Prompt:
Would you please write out each of the entries below exactly, omitting pictures?

Stored items from a collection
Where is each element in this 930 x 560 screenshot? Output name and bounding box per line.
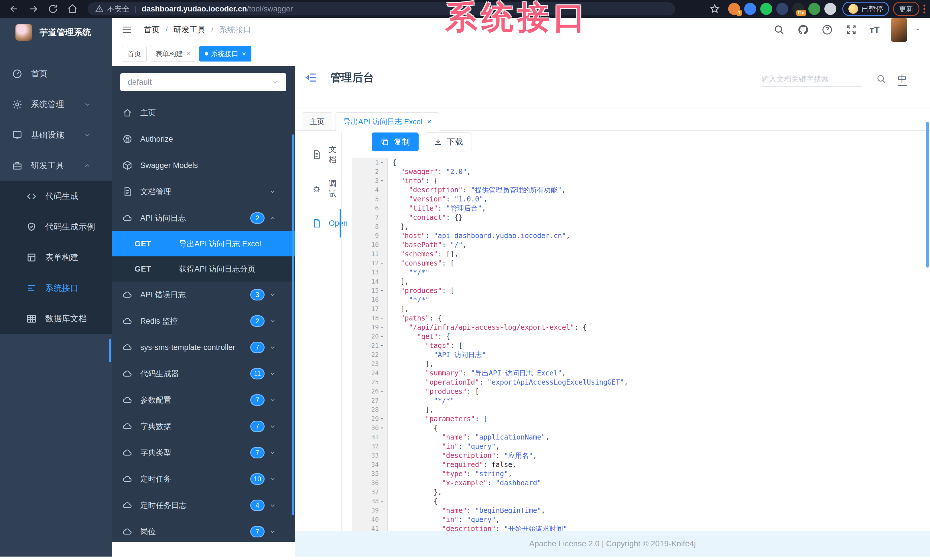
gutter-cell[interactable]: 16 <box>352 295 388 304</box>
api-operation-1[interactable]: GET获得API 访问日志分页 <box>112 256 295 282</box>
panel-menu-open[interactable]: Open <box>295 206 341 240</box>
copy-button[interactable]: 复制 <box>372 132 419 151</box>
api-group-4[interactable]: 参数配置7 <box>112 387 295 413</box>
api-group-5[interactable]: 字典数据7 <box>112 413 295 440</box>
api-group-1[interactable]: Redis 监控2 <box>112 308 295 334</box>
gutter-cell[interactable]: 27 <box>352 396 388 405</box>
gutter-cell[interactable]: 40 <box>352 515 388 524</box>
gutter-cell[interactable]: 7 <box>352 213 388 222</box>
extension-lock-icon[interactable]: 1 <box>728 3 740 15</box>
gutter-cell[interactable]: 26▾ <box>352 387 388 396</box>
sidebar-subitem-4[interactable]: 数据库文档 <box>0 303 112 334</box>
panel-menu-文档[interactable]: 文档 <box>295 137 341 172</box>
fontsize-icon[interactable]: тT <box>870 25 879 35</box>
api-sidebar-scrollbar-thumb[interactable] <box>292 135 294 515</box>
api-group-8[interactable]: 定时任务日志4 <box>112 492 295 519</box>
gutter-cell[interactable]: 20▾ <box>352 332 388 341</box>
gutter-cell[interactable]: 1▾ <box>352 158 388 167</box>
gutter-cell[interactable]: 30▾ <box>352 423 388 433</box>
fold-arrow-icon[interactable]: ▾ <box>379 387 385 396</box>
group-select[interactable]: default <box>120 73 286 91</box>
fold-arrow-icon[interactable]: ▾ <box>379 259 385 268</box>
extension-drop-icon[interactable] <box>744 3 756 15</box>
doc-tab-0[interactable]: 主页 <box>302 112 332 130</box>
tag-close-icon[interactable]: × <box>242 50 246 58</box>
gutter-cell[interactable]: 12▾ <box>352 259 388 268</box>
browser-menu-icon[interactable] <box>924 5 925 14</box>
language-toggle-icon[interactable]: 中 <box>898 73 907 86</box>
breadcrumb-item-1[interactable]: 研发工具 <box>174 24 206 35</box>
gutter-cell[interactable]: 8 <box>352 222 388 231</box>
gutter-cell[interactable]: 10 <box>352 240 388 250</box>
api-group-2[interactable]: sys-sms-template-controller7 <box>112 334 295 361</box>
doc-search-icon[interactable] <box>876 74 887 84</box>
gutter-cell[interactable]: 39 <box>352 506 388 515</box>
fold-arrow-icon[interactable]: ▾ <box>379 323 385 332</box>
gutter-cell[interactable]: 6 <box>352 204 388 213</box>
sidebar-item-2[interactable]: 基础设施 <box>0 120 112 150</box>
sidebar-subitem-0[interactable]: 代码生成 <box>0 181 112 212</box>
browser-home-icon[interactable] <box>67 3 78 14</box>
fold-arrow-icon[interactable]: ▾ <box>379 341 385 350</box>
gutter-cell[interactable]: 37 <box>352 488 388 497</box>
sidebar-subitem-1[interactable]: 代码生成示例 <box>0 212 112 242</box>
extension-star-icon[interactable] <box>824 3 836 15</box>
avatar-caret-icon[interactable] <box>915 26 921 33</box>
browser-back-icon[interactable] <box>9 3 20 14</box>
gutter-cell[interactable]: 22 <box>352 350 388 359</box>
gutter-cell[interactable]: 33 <box>352 451 388 460</box>
hamburger-icon[interactable] <box>122 24 132 35</box>
extension-dark-icon[interactable]: Gn <box>792 3 804 15</box>
extension-green-circle-icon[interactable] <box>760 3 772 15</box>
sidebar-scrollbar-thumb[interactable] <box>109 339 111 362</box>
extension-leaf-icon[interactable] <box>808 3 820 15</box>
api-menu-item-2[interactable]: Swagger Models <box>112 152 295 179</box>
github-icon[interactable] <box>798 24 809 35</box>
bookmark-star-icon[interactable] <box>710 4 720 14</box>
sidebar-item-1[interactable]: 系统管理 <box>0 89 112 120</box>
download-button[interactable]: 下载 <box>425 132 472 151</box>
gutter-cell[interactable]: 2 <box>352 167 388 176</box>
sidebar-item-3[interactable]: 研发工具 <box>0 150 112 181</box>
api-group-6[interactable]: 字典类型7 <box>112 440 295 466</box>
main-scrollbar-thumb[interactable] <box>926 121 929 267</box>
json-editor[interactable]: 1▾{2 "swagger": "2.0",3▾ "info": {4 "des… <box>352 158 930 531</box>
search-icon[interactable] <box>773 24 785 35</box>
gutter-cell[interactable]: 17 <box>352 304 388 314</box>
gutter-cell[interactable]: 41 <box>352 524 388 531</box>
gutter-cell[interactable]: 23 <box>352 359 388 368</box>
gutter-cell[interactable]: 34 <box>352 460 388 469</box>
gutter-cell[interactable]: 19▾ <box>352 323 388 332</box>
gutter-cell[interactable]: 5 <box>352 195 388 204</box>
gutter-cell[interactable]: 21▾ <box>352 341 388 350</box>
api-group-3[interactable]: 代码生成器11 <box>112 361 295 387</box>
gutter-cell[interactable]: 38▾ <box>352 497 388 506</box>
api-group-0[interactable]: API 错误日志3 <box>112 282 295 308</box>
api-menu-item-0[interactable]: 主页 <box>112 100 295 126</box>
api-group-7[interactable]: 定时任务10 <box>112 466 295 492</box>
fold-arrow-icon[interactable]: ▾ <box>379 314 385 323</box>
doc-search-input[interactable]: 输入文档关键字搜索 <box>762 72 862 87</box>
gutter-cell[interactable]: 9 <box>352 231 388 240</box>
update-pill[interactable]: 更新 <box>893 2 919 16</box>
help-icon[interactable] <box>821 24 833 35</box>
fullscreen-icon[interactable] <box>845 24 857 35</box>
browser-forward-icon[interactable] <box>28 3 39 14</box>
fold-arrow-icon[interactable]: ▾ <box>379 414 385 423</box>
tag-close-icon[interactable]: × <box>186 50 190 58</box>
tag-1[interactable]: 表单构建× <box>150 46 196 61</box>
doc-tab-1[interactable]: 导出API 访问日志 Excel× <box>336 112 439 131</box>
doc-tab-close-icon[interactable]: × <box>427 117 431 126</box>
gutter-cell[interactable]: 13 <box>352 268 388 277</box>
fold-arrow-icon[interactable]: ▾ <box>379 286 385 295</box>
api-group-9[interactable]: 岗位7 <box>112 519 295 542</box>
api-menu-item-4[interactable]: API 访问日志2 <box>112 205 295 231</box>
gutter-cell[interactable]: 18▾ <box>352 314 388 323</box>
extension-pixels-icon[interactable] <box>776 3 788 15</box>
fold-arrow-icon[interactable]: ▾ <box>379 497 385 506</box>
gutter-cell[interactable]: 36 <box>352 479 388 488</box>
gutter-cell[interactable]: 25 <box>352 378 388 387</box>
collapse-menu-icon[interactable] <box>305 72 317 84</box>
sidebar-subitem-3[interactable]: 系统接口 <box>0 273 112 303</box>
tag-2[interactable]: 系统接口× <box>199 46 251 61</box>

Output of the exercise:
Where is each element in this 930 x 560 screenshot? Output name and bounding box per line.
gutter-cell[interactable]: 16 <box>352 295 388 304</box>
api-operation-1[interactable]: GET获得API 访问日志分页 <box>112 256 295 282</box>
panel-menu-open[interactable]: Open <box>295 206 341 240</box>
copy-button[interactable]: 复制 <box>372 132 419 151</box>
api-group-4[interactable]: 参数配置7 <box>112 387 295 413</box>
api-group-5[interactable]: 字典数据7 <box>112 413 295 440</box>
api-group-1[interactable]: Redis 监控2 <box>112 308 295 334</box>
gutter-cell[interactable]: 27 <box>352 396 388 405</box>
gutter-cell[interactable]: 40 <box>352 515 388 524</box>
gutter-cell[interactable]: 7 <box>352 213 388 222</box>
extension-lock-icon[interactable]: 1 <box>728 3 740 15</box>
gutter-cell[interactable]: 26▾ <box>352 387 388 396</box>
sidebar-subitem-4[interactable]: 数据库文档 <box>0 303 112 334</box>
panel-menu-文档[interactable]: 文档 <box>295 137 341 172</box>
fontsize-icon[interactable]: тT <box>870 25 879 35</box>
api-sidebar-scrollbar-thumb[interactable] <box>292 135 294 515</box>
api-group-8[interactable]: 定时任务日志4 <box>112 492 295 519</box>
gutter-cell[interactable]: 20▾ <box>352 332 388 341</box>
gutter-cell[interactable]: 1▾ <box>352 158 388 167</box>
gutter-cell[interactable]: 30▾ <box>352 423 388 433</box>
fold-arrow-icon[interactable]: ▾ <box>379 387 385 396</box>
group-select[interactable]: default <box>120 73 286 91</box>
fold-arrow-icon[interactable]: ▾ <box>379 259 385 268</box>
extension-drop-icon[interactable] <box>744 3 756 15</box>
doc-tab-0[interactable]: 主页 <box>302 112 332 130</box>
tag-close-icon[interactable]: × <box>242 50 246 58</box>
gutter-cell[interactable]: 12▾ <box>352 259 388 268</box>
browser-menu-icon[interactable] <box>924 5 925 14</box>
language-toggle-icon[interactable]: 中 <box>898 73 907 86</box>
breadcrumb-item-1[interactable]: 研发工具 <box>174 24 206 35</box>
gutter-cell[interactable]: 8 <box>352 222 388 231</box>
gutter-cell[interactable]: 10 <box>352 240 388 250</box>
api-group-2[interactable]: sys-sms-template-controller7 <box>112 334 295 361</box>
doc-search-icon[interactable] <box>876 74 887 84</box>
gutter-cell[interactable]: 39 <box>352 506 388 515</box>
fold-arrow-icon[interactable]: ▾ <box>379 323 385 332</box>
gutter-cell[interactable]: 6 <box>352 204 388 213</box>
sidebar-item-2[interactable]: 基础设施 <box>0 120 112 150</box>
sidebar-subitem-0[interactable]: 代码生成 <box>0 181 112 212</box>
browser-home-icon[interactable] <box>67 3 78 14</box>
fold-arrow-icon[interactable]: ▾ <box>379 341 385 350</box>
gutter-cell[interactable]: 37 <box>352 488 388 497</box>
sidebar-subitem-1[interactable]: 代码生成示例 <box>0 212 112 242</box>
extension-star-icon[interactable] <box>824 3 836 15</box>
avatar-caret-icon[interactable] <box>915 26 921 33</box>
browser-back-icon[interactable] <box>9 3 20 14</box>
gutter-cell[interactable]: 22 <box>352 350 388 359</box>
gutter-cell[interactable]: 33 <box>352 451 388 460</box>
hamburger-icon[interactable] <box>122 24 132 35</box>
extension-dark-icon[interactable]: Gn <box>792 3 804 15</box>
extension-green-circle-icon[interactable] <box>760 3 772 15</box>
sidebar-scrollbar-thumb[interactable] <box>109 339 111 362</box>
extension-leaf-icon[interactable] <box>808 3 820 15</box>
api-menu-item-2[interactable]: Swagger Models <box>112 152 295 179</box>
github-icon[interactable] <box>798 24 809 35</box>
bookmark-star-icon[interactable] <box>710 4 720 14</box>
sidebar-item-1[interactable]: 系统管理 <box>0 89 112 120</box>
download-button[interactable]: 下载 <box>425 132 472 151</box>
gutter-cell[interactable]: 2 <box>352 167 388 176</box>
sidebar-item-3[interactable]: 研发工具 <box>0 150 112 181</box>
api-group-6[interactable]: 字典类型7 <box>112 440 295 466</box>
main-scrollbar-thumb[interactable] <box>926 121 929 267</box>
json-editor[interactable]: 1▾{2 "swagger": "2.0",3▾ "info": {4 "des… <box>352 158 930 531</box>
search-icon[interactable] <box>773 24 785 35</box>
gutter-cell[interactable]: 17 <box>352 304 388 314</box>
gutter-cell[interactable]: 41 <box>352 524 388 531</box>
gutter-cell[interactable]: 23 <box>352 359 388 368</box>
gutter-cell[interactable]: 34 <box>352 460 388 469</box>
gutter-cell[interactable]: 19▾ <box>352 323 388 332</box>
gutter-cell[interactable]: 5 <box>352 195 388 204</box>
gutter-cell[interactable]: 21▾ <box>352 341 388 350</box>
api-group-3[interactable]: 代码生成器11 <box>112 361 295 387</box>
gutter-cell[interactable]: 38▾ <box>352 497 388 506</box>
api-group-0[interactable]: API 错误日志3 <box>112 282 295 308</box>
api-menu-item-0[interactable]: 主页 <box>112 100 295 126</box>
api-group-7[interactable]: 定时任务10 <box>112 466 295 492</box>
fold-arrow-icon[interactable]: ▾ <box>379 314 385 323</box>
doc-search-input[interactable]: 输入文档关键字搜索 <box>762 72 862 87</box>
gutter-cell[interactable]: 9 <box>352 231 388 240</box>
update-pill[interactable]: 更新 <box>893 2 919 16</box>
help-icon[interactable] <box>821 24 833 35</box>
fullscreen-icon[interactable] <box>845 24 857 35</box>
browser-forward-icon[interactable] <box>28 3 39 14</box>
fold-arrow-icon[interactable]: ▾ <box>379 414 385 423</box>
tag-close-icon[interactable]: × <box>186 50 190 58</box>
tag-1[interactable]: 表单构建× <box>150 46 196 61</box>
doc-tab-1[interactable]: 导出API 访问日志 Excel× <box>336 112 439 131</box>
doc-tab-close-icon[interactable]: × <box>427 117 431 126</box>
gutter-cell[interactable]: 13 <box>352 268 388 277</box>
fold-arrow-icon[interactable]: ▾ <box>379 286 385 295</box>
api-group-9[interactable]: 岗位7 <box>112 519 295 542</box>
api-menu-item-4[interactable]: API 访问日志2 <box>112 205 295 231</box>
gutter-cell[interactable]: 18▾ <box>352 314 388 323</box>
extension-pixels-icon[interactable] <box>776 3 788 15</box>
fold-arrow-icon[interactable]: ▾ <box>379 497 385 506</box>
gutter-cell[interactable]: 36 <box>352 479 388 488</box>
gutter-cell[interactable]: 25 <box>352 378 388 387</box>
collapse-menu-icon[interactable] <box>305 72 317 84</box>
sidebar-subitem-3[interactable]: 系统接口 <box>0 273 112 303</box>
tag-2[interactable]: 系统接口× <box>199 46 251 61</box>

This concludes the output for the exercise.